§ **REQUIREMENT**
Across the records below, how many lines include the word "Boys"? State only the number.

§ **INFORMATION SUPPLIED**

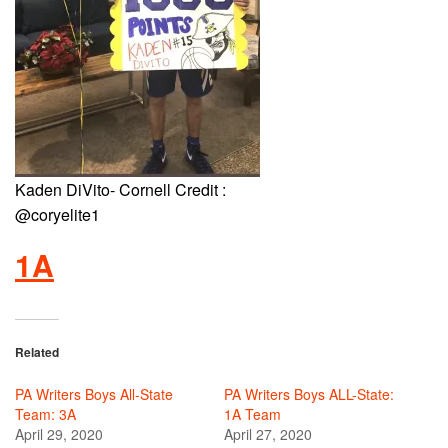
Kaden DiVito- Cornell Credit :
@coryelite1
1A
Related
PA Writers Boys All-State
PA Writers Boys ALL-State:
Team: 3A
1A Team
April 29, 2020
April 27, 2020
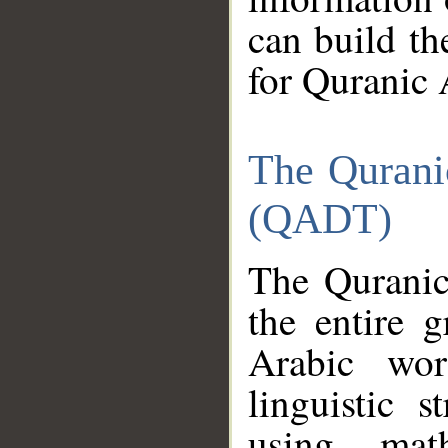
can build th
for Quranic 
The Qurani
(QADT)
The Quranic
the entire 
Arabic wor
linguistic s
using mat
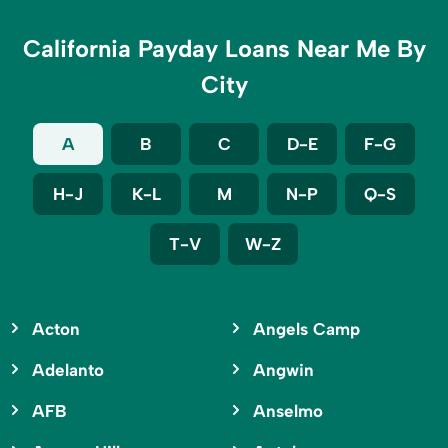
California Payday Loans Near Me By
City
A
B
C
D-E
F-G
H-J
K-L
M
N-P
Q-S
T-V
W-Z
Acton
Angels Camp
Adelanto
Angwin
AFB
Anselmo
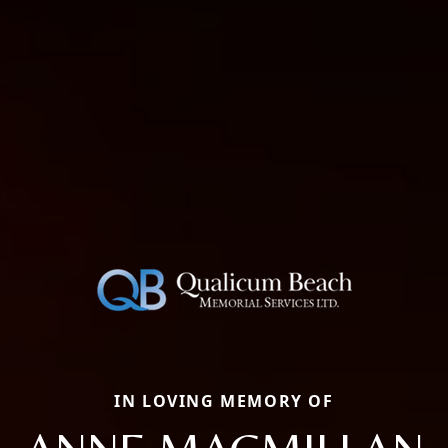
IN LOVING MEMORY OF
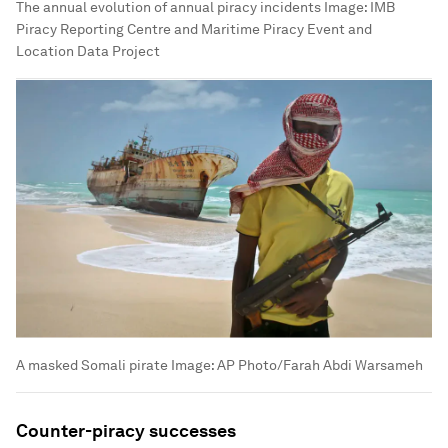
The annual evolution of annual piracy incidents
Image:
IMB
Piracy Reporting Centre and Maritime Piracy Event and
Location Data Project
A masked Somali pirate
Image:
AP Photo/Farah Abdi Warsameh
Counter-piracy successes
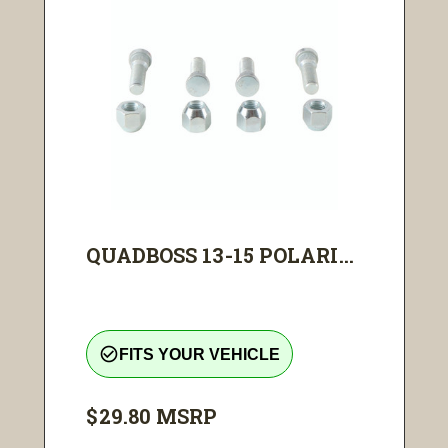
QUADBOSS 13-15 POLARI...
check_circle_outline
FITS YOUR VEHICLE
$29.80
MSRP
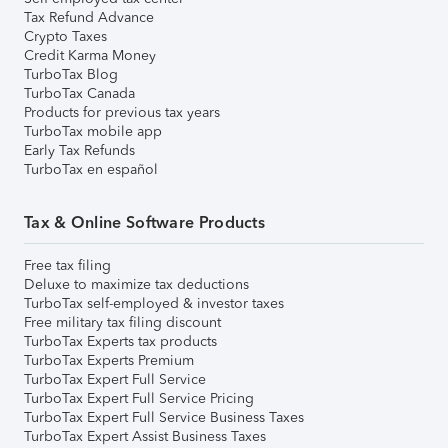
Tax Refund Advance
Crypto Taxes
Credit Karma Money
TurboTax Blog
TurboTax Canada
Products for previous tax years
TurboTax mobile app
Early Tax Refunds
TurboTax en español
Tax & Online Software Products
Free tax filing
Deluxe to maximize tax deductions
TurboTax self-employed & investor taxes
Free military tax filing discount
TurboTax Experts tax products
TurboTax Experts Premium
TurboTax Expert Full Service
TurboTax Expert Full Service Pricing
TurboTax Expert Full Service Business Taxes
TurboTax Expert Assist Business Taxes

§ **SOLVED EXERCISE**
2